CI/CD is far too wide a subject to cover in a single sitting. In this article, I’ll summarise what I consider to be some of the most important elements and approaches of CI/CD to help improve the effectiveness of your service.

What is CI/CD?

I won’t go into too much detail introducing DevOps, CI/CD and whether it’s for you as this has already been covered by my colleagues’ excellent blog here.

Continuous Integration and Continuous Delivery is the automated process of developing & delivering software/infrastructure in small and fast cycles. If implemented correctly, it will greatly enhance team productivity. Smaller releases and automated testing will enable teams to detect issues or bugs early in the development lifecycle. Moreover, rapid deployment timescales grant the ability to deliver new features in a safe and consistent manner. Automated build and deployments are configured via CI/CD pipelines. It’s essential that you take your time to choose the right CI/CD platform for your organisation and to plan and configure the pipelines correctly. Many CI/CD tools exist, including:

Each product varies in terms of pricing and features. Choosing the right CI/CD and collaboration tools that fit your organisation’s needs can be daunting but it’s certainly a worthwhile investment. As you shift to DevOps you may find promoting the new culture change to other teams just as challenging. Having the right tools in place will make that easier to manage.

The following guidance will hopefully aid you with your transition.

Security

Security is everyone’s responsibility.

Your CI/CD system, in particular, will have access to your codebase and credentials and will therefore be a prime target for attack. For that reason, it’s imperative that you secure it as much as possible. If your organisation has a DevOps framework, you really should be focusing on DevSecOps as a mindset. The whole premise of DevSecOps is that you design & incorporate application & infrastructure security from the start. It also aims at automating security within your development lifecycle as much as possible.
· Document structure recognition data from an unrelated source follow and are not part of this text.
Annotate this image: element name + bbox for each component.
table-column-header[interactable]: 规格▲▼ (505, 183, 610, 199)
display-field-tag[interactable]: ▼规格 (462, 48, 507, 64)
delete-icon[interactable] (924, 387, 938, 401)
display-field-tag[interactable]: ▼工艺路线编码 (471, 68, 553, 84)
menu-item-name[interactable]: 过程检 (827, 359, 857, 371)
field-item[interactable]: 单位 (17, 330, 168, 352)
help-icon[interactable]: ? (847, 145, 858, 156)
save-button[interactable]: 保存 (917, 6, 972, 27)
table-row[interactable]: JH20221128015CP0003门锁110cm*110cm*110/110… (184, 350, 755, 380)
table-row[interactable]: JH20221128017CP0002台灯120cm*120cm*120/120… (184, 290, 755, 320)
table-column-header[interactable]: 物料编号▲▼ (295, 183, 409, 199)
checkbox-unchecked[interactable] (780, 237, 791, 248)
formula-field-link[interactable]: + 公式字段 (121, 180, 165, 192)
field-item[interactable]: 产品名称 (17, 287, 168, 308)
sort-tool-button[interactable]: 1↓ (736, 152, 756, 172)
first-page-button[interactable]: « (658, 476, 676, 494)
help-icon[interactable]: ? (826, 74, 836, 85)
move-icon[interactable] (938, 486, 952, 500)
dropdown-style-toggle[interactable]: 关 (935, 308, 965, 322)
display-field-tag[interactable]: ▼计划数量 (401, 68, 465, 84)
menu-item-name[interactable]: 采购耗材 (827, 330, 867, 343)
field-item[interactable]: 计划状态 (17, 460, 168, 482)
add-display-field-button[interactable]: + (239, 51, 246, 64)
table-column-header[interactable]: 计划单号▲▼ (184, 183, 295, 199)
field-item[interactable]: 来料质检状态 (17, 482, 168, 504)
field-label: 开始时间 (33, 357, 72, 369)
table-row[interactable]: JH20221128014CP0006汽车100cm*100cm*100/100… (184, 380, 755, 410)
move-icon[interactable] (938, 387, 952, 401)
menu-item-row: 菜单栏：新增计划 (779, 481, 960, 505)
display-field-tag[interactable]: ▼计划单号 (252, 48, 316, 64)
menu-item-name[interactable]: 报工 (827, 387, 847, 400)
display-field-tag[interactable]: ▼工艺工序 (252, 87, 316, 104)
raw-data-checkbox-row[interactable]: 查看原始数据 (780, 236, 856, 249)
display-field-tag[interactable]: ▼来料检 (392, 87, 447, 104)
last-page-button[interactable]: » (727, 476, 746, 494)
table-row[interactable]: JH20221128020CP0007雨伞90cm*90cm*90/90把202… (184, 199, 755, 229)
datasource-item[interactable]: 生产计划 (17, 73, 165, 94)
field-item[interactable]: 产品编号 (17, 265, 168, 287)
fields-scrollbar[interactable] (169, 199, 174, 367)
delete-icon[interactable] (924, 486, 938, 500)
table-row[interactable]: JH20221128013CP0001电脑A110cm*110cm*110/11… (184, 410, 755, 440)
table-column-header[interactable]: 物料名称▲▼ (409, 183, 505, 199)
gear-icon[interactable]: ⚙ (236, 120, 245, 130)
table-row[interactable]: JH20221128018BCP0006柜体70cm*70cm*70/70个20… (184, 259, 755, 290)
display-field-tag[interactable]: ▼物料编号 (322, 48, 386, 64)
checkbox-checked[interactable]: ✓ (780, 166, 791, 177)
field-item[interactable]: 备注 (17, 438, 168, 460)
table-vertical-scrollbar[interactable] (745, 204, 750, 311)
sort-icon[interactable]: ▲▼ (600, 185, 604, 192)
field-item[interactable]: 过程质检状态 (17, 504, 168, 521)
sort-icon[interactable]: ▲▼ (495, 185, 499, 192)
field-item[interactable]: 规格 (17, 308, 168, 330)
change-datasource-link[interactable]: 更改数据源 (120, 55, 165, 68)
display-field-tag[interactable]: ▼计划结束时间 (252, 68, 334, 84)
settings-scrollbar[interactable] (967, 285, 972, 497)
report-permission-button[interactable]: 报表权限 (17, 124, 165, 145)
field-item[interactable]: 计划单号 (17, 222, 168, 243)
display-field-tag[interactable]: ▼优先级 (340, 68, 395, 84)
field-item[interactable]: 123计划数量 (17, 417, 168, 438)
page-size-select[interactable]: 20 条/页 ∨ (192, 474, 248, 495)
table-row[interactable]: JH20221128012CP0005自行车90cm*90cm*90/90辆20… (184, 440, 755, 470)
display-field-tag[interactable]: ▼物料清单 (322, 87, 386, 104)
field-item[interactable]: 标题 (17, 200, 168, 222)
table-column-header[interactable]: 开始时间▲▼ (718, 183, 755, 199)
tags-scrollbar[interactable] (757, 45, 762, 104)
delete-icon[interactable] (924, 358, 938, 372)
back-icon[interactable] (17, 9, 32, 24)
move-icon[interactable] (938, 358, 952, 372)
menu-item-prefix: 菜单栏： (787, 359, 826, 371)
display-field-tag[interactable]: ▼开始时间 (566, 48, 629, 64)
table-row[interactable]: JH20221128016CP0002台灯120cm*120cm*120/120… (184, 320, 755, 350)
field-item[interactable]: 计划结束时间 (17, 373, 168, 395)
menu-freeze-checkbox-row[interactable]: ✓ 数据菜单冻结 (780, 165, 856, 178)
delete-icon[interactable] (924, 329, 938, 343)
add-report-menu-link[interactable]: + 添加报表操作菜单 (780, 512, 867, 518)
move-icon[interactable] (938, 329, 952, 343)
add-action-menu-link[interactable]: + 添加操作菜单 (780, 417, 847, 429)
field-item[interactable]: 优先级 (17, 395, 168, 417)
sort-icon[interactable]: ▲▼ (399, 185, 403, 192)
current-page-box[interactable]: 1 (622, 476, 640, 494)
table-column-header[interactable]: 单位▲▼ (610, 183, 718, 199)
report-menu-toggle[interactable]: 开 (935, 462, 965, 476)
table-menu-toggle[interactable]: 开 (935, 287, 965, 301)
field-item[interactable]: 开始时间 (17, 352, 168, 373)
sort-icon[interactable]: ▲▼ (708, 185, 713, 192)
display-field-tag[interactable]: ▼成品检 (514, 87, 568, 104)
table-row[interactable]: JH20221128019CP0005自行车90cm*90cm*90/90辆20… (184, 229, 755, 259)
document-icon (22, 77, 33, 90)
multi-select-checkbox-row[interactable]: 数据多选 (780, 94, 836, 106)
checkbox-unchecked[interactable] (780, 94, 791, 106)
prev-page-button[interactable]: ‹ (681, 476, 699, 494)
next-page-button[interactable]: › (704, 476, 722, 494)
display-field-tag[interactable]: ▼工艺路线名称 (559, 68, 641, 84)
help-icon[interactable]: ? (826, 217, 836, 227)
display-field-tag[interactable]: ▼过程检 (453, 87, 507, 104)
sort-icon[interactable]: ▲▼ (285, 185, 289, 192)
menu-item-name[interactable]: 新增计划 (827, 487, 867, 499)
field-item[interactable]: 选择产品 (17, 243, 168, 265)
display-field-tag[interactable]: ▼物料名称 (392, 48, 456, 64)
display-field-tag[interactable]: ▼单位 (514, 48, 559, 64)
Some high-level security points to think about:

Isolate your CI/CD system – make it accessible from your internal network only.
Understand your applications and lockdown any unnecessary open ports (think AWS Security Groups, Firewalls etc.)
RBAC – manage user/application access effectively and provide the least privileged access wherever possible.
Vulnerability maintenance
- Maintain a patching strategy to keep on top of any potential new vulnerabilities within your system.
- Code scanning – your source code could contain bugs/vulnerabilities that are hard to miss. Consider incorporating code scanning software into your development strategy (scan before deployment phase). SonarQube is a great example of what can be utilised.
- Docker image scanning tools.
Protect credentials and sensitive data that are required by your code.

The latter point leads us to the next section – managing secrets & sensitive data outside your code.

Secrets / Sensitive Data

You should always be mindful of the data you push through your code, even when using private git repositories within your own company. You don’t want to inadvertently leak sensitive information to unauthorised users.

The definition of secrets/sensitive information can cover a wide range, but I’ll use the following examples in my case:

Docker image registry password
Database passwords
Certificates
AWS Access Key ID/Secret Access Key of an AWS user account (in cases where AWS instance profiles/IAM roles cannot be used)

To emphasise, think of the potential damage caused if your Terraform AWS user keys were leaked. Terraform is infrastructure as a code used to provision and manage cloud infrastructure/services. The role and policies associated with the user would typically allow the provision and modification of a number of AWS resources. Obtaining those keys would provide that person similar access. This could prove a very costly mistake – not only financially but also to your organisations reputation!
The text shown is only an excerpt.